La victoire de Mandela est un événement plus lourd de conséquences que la chute du Mur de Berlin. Le mot est de Roland Dumas. C’est le type même du faux mot de gauche, de la petite phrase facile, étourdie, irresponsable.

Un ami musicien. Avec ce projet de loi sur la langue française on avait déjà du mal à avoir envie d’un « hot dog », d’un « hamburger », ou d’entrer dans une « pizzeria ». Mais quid, maintenant, de la musique ? Quelle langue devra-t-elle parler ? Faudra-t-il dire « en avant » pour « andante » ? « Calmos » pour « adagio » ? Et « allègre mais pas trop », pour « allegro ma non troppo » ?

Le fascisme est une « ruine pitoyable » écrivait Pasolini, il y a vingt ans, presque jour pour jour, dans un de ses Écrits corsaires. Où en serait-il aujourd’hui ? Que dirait-il de cette vraie « ruine pitoyable » que devient l’Italie à l’heure où les néofascistes entrent au gouvernement ?

A propos de fascisme, ce procès, apparemment « parisien », entre un histrion des lettres et une critique littéraire – Josyane Savigneau. Dignité de l’insultée. Infamie de l’insulteur. Bassesse du procédé qui consiste, pour faire passer l’infamie, à convoquer la tradition pamphlétaire en général, la liberté de parole muselée, l’insolence nécessaire, le scandale et ses prestiges, la littérature et ses pouvoirs – j’en passe, mais suis certain de ceci : nous avons, nous aussi, nos critères ; et nos clignotants ; et nos alertes rouges ; allez savoir si la diabolisation des critiques, le fait de les traîner dans la boue, la haine de la critique en soi, ne seraient pas l’analogue, dans les lettres, de la haine de la politique ! Phobie de la médiation. Symptomatologie, commune, du délire.

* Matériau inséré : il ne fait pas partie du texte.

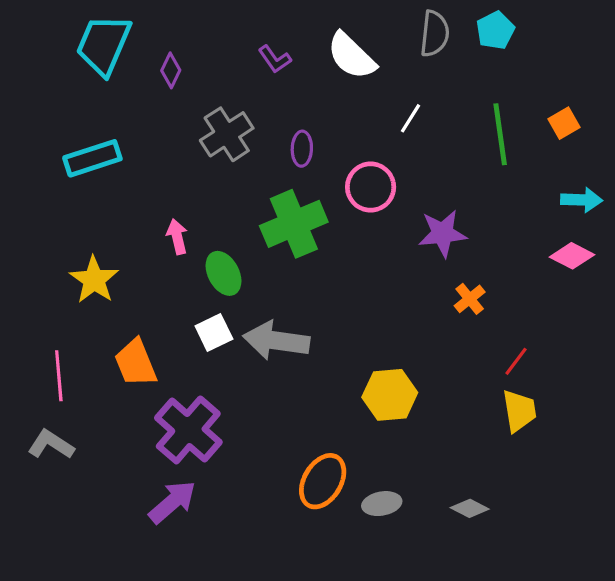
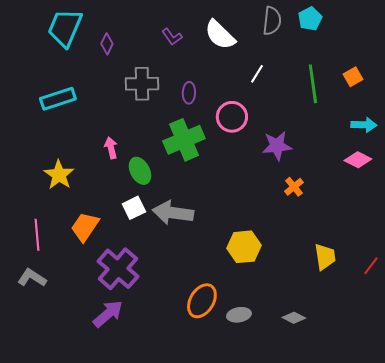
gray cross: (227, 134) -> (142, 84), turned 32
red line: (516, 361) -> (371, 266), moved
orange trapezoid: (136, 363) -> (85, 227), turned 56

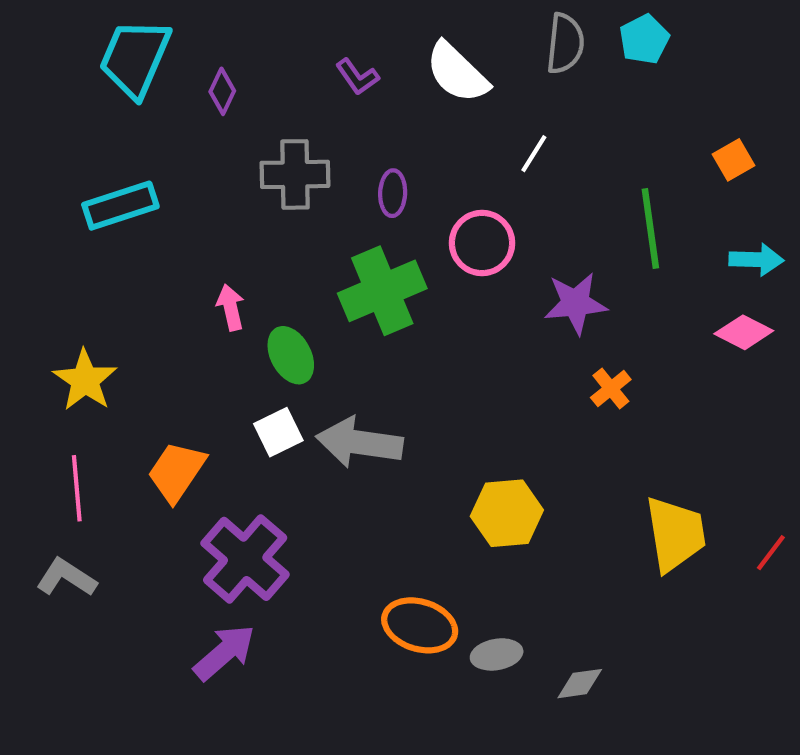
green line: (313, 84) -> (650, 228), moved
yellow star: (59, 175) -> (85, 380), moved
yellow trapezoid: (325, 257) -> (675, 534), size x1.4
orange ellipse: (202, 301) -> (420, 625), turned 76
gray diamond: (294, 318) -> (580, 684), moved, turned -35

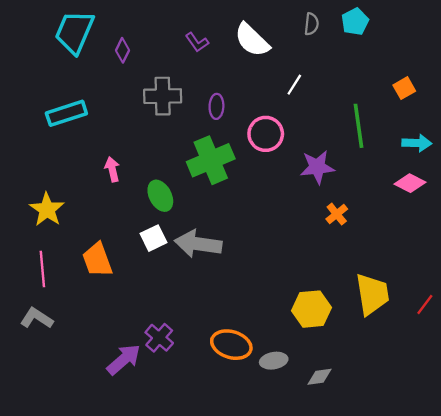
gray semicircle: (565, 43) -> (311, 24), size x0.7
pink arrow: (231, 307) -> (112, 169), moved
orange trapezoid: (177, 472) -> (97, 260), turned -54
yellow hexagon: (507, 513) -> (311, 309), moved
purple cross: (245, 559) -> (159, 338), moved, size x0.6

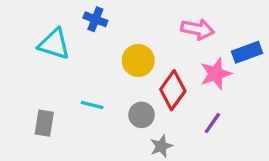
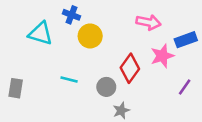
yellow circle: (138, 60) -> (90, 36), moved
gray rectangle: (44, 123) -> (16, 88), moved
purple line: (212, 123) -> (185, 87), moved

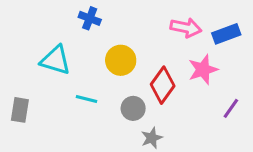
cyan triangle: (40, 33) -> (56, 60), moved
yellow circle: (90, 36) -> (121, 60), moved
blue rectangle: (186, 40) -> (226, 34), moved

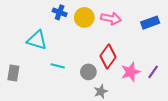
pink arrow: (186, 28) -> (111, 18), moved
yellow circle: (121, 60) -> (84, 17), moved
pink star: (203, 70) -> (131, 72), moved

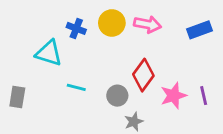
blue cross: (60, 12) -> (76, 28), moved
purple line: (153, 72) -> (204, 96), turned -48

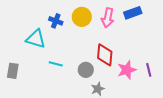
pink arrow: (147, 24) -> (108, 18), turned 90
blue rectangle: (200, 30) -> (133, 13), moved
red diamond: (143, 75) -> (105, 55), turned -30

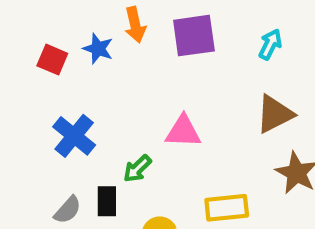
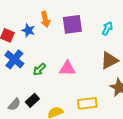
blue cross: (74, 136) -> (14, 59), moved
green arrow: (137, 169) -> (39, 69), moved
black rectangle: (107, 201) -> (32, 100), turned 48

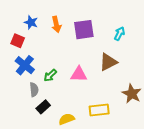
blue star: (28, 30) -> (31, 22), moved
brown triangle: (109, 60) -> (108, 62), moved
gray semicircle: (14, 104) -> (34, 90), moved, turned -48

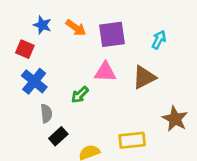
orange arrow: (56, 24) -> (76, 28), turned -42
pink triangle: (79, 74) -> (105, 72), moved
green arrow: (50, 75) -> (80, 95), moved

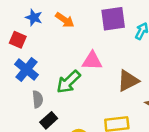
purple square: (112, 34) -> (113, 19), moved
brown triangle: (144, 77) -> (128, 81), moved
green arrow: (80, 95) -> (69, 82), size x1.5

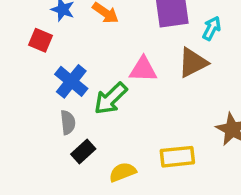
blue cross: (26, 70) -> (71, 81), moved
brown triangle: (128, 81) -> (193, 63), moved

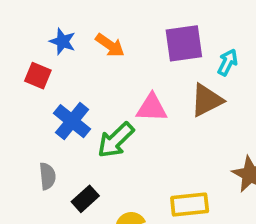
gray semicircle: (68, 122) -> (47, 176), moved

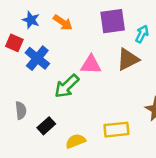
blue cross: (72, 121) -> (37, 58), moved

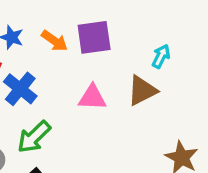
purple square: (113, 21) -> (94, 37), moved
green arrow: (67, 86) -> (34, 137), moved

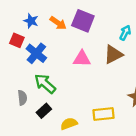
purple square: (94, 37) -> (83, 21), turned 30
green arrow: (34, 137) -> (45, 84), turned 85

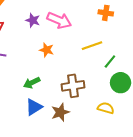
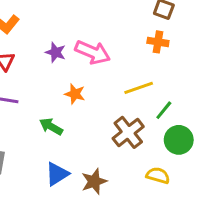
green arrow: (32, 83) -> (51, 127), moved, turned 56
brown cross: (73, 86) -> (128, 132), moved, turned -30

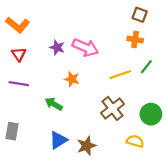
green line: (164, 110) -> (146, 67), moved

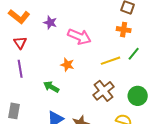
purple star: (57, 47) -> (50, 23), moved
purple line: (19, 84) -> (20, 69), turned 72

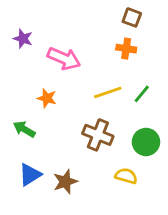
green line: (134, 54) -> (142, 94), moved
brown cross: (103, 91) -> (98, 135), turned -30

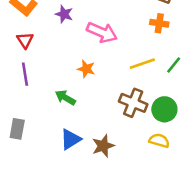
green circle: (146, 142) -> (164, 109), moved

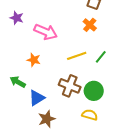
orange cross: (159, 23) -> (90, 25), turned 32
blue triangle: (71, 139) -> (37, 98), moved

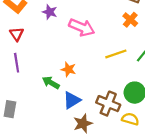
orange star: (34, 60) -> (68, 69), moved
brown cross: (70, 86) -> (108, 104), moved

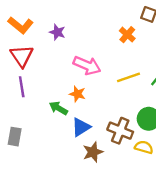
orange cross: (130, 20) -> (127, 35), moved
pink arrow: (82, 27) -> (87, 65), moved
red triangle: (17, 34) -> (22, 56), size x1.5

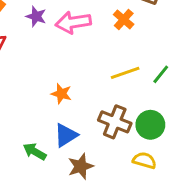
pink arrow: (87, 65) -> (73, 22), moved, turned 148
green arrow: (58, 108) -> (35, 151), moved
brown cross: (120, 131) -> (115, 122), moved

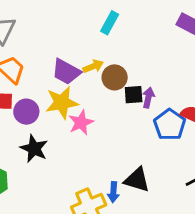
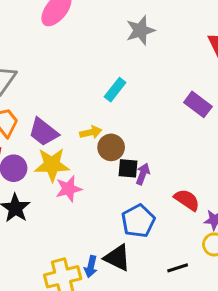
purple trapezoid: (66, 72) -> (43, 132), moved
blue pentagon: (170, 125) -> (138, 221), moved

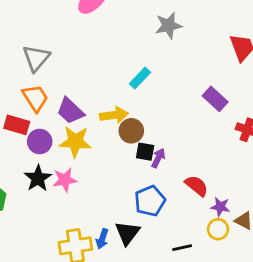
yellow arrow: (91, 132) -> (114, 115), size x1.4
pink star: (69, 189) -> (65, 180), moved
black triangle: (117, 258) -> (127, 233), turned 36

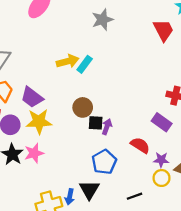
purple rectangle: (215, 99) -> (162, 122), moved
yellow arrow: (114, 115) -> (68, 61), moved

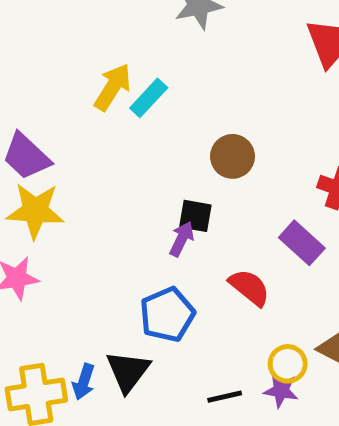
yellow arrow: (68, 61) -> (113, 87), turned -50
brown circle: (83, 107) -> (232, 156), moved
black square: (96, 123) -> (195, 216), moved
purple star: (161, 160) -> (281, 390), moved

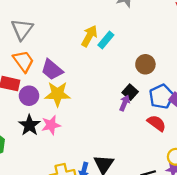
black square: (195, 216) -> (130, 92), turned 35
blue pentagon: (167, 315) -> (161, 96), moved

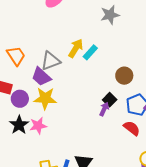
gray triangle: (22, 29) -> (51, 61), moved, turned 30
orange trapezoid: (23, 61) -> (16, 56), moved

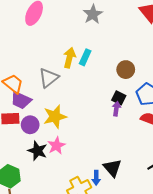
purple trapezoid: (41, 77) -> (21, 100), moved

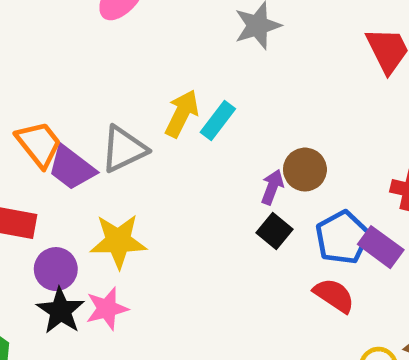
purple trapezoid: (21, 100) -> (72, 168), moved
purple arrow: (116, 109) -> (272, 187), moved
purple circle: (30, 125) -> (56, 269), moved

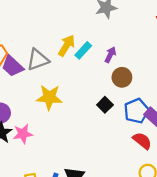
purple arrow: (272, 187) -> (110, 55), moved
yellow star: (118, 241) -> (49, 97), moved
red semicircle: (334, 295) -> (142, 141), moved

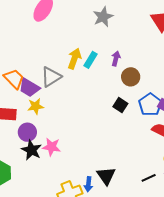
yellow star: (49, 97) -> (36, 106), moved, size x0.7
pink star: (23, 134) -> (51, 147), turned 30

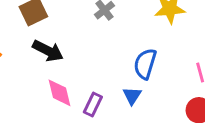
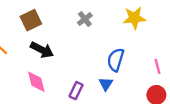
pink diamond: (60, 93) -> (36, 82), moved

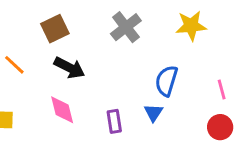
gray cross: (85, 19) -> (126, 27), size x1.5
purple rectangle: (76, 91) -> (114, 121), turned -35

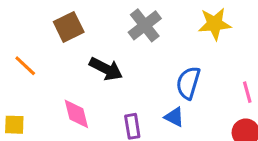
black arrow: (69, 68) -> (106, 69), moved
blue triangle: (153, 113) -> (174, 117), turned -36

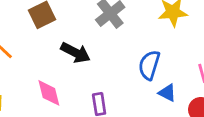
blue triangle: (174, 117) -> (167, 93), moved

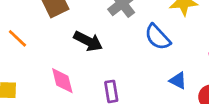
blue semicircle: (149, 65) -> (158, 37), moved, turned -60

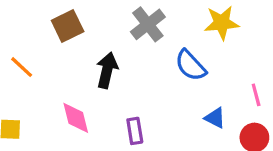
black arrow: (88, 41) -> (107, 70), turned -104

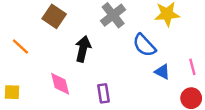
brown square: (68, 26) -> (54, 16), turned -30
blue triangle: (215, 118) -> (162, 72), moved

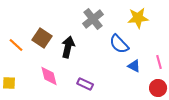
brown square: (54, 16) -> (42, 38), moved
purple rectangle: (103, 93) -> (85, 84), turned -56

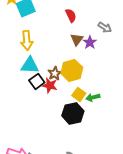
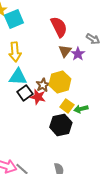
red semicircle: (71, 15) -> (59, 27), size x1.5

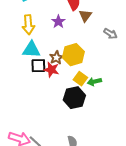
gray arrow: (93, 39) -> (110, 34), moved
brown triangle: (65, 51) -> (85, 16), moved
purple star: (78, 54) -> (58, 22), moved
black square: (25, 93) -> (38, 66), turned 35

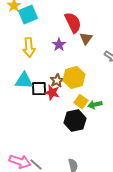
cyan triangle: (31, 50) -> (24, 81), moved

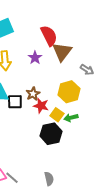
brown triangle: (86, 39) -> (62, 52), size x1.5
yellow hexagon: (74, 78) -> (69, 92), moved
red star: (52, 93) -> (41, 106), moved

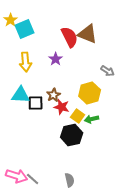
brown triangle: (62, 52) -> (88, 34), moved, turned -45

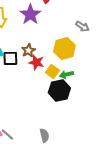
purple star: (56, 59) -> (30, 14), size x1.5
black hexagon: (72, 135) -> (59, 90), moved

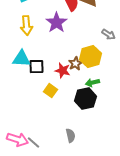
brown star: (28, 50) -> (76, 64), moved
yellow square: (52, 71) -> (50, 91), moved
gray semicircle: (44, 135) -> (70, 136), moved

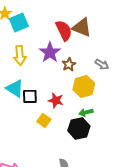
cyan triangle: (22, 59) -> (15, 88), turned 30
brown star: (76, 64) -> (69, 64), moved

Alain Minc à France Inter. Sortir du socialisme c’est bien, dit-il. Mais en sortir par le populisme ce serait, hélas, presque pire. Le populisme ? Eh oui ! Il a, en France aussi, un visage – qui est celui de Bernard Tapie. Mine cropose un débat public. L’intéressé, aux dernières nouvelles, se dérobe. Dommage.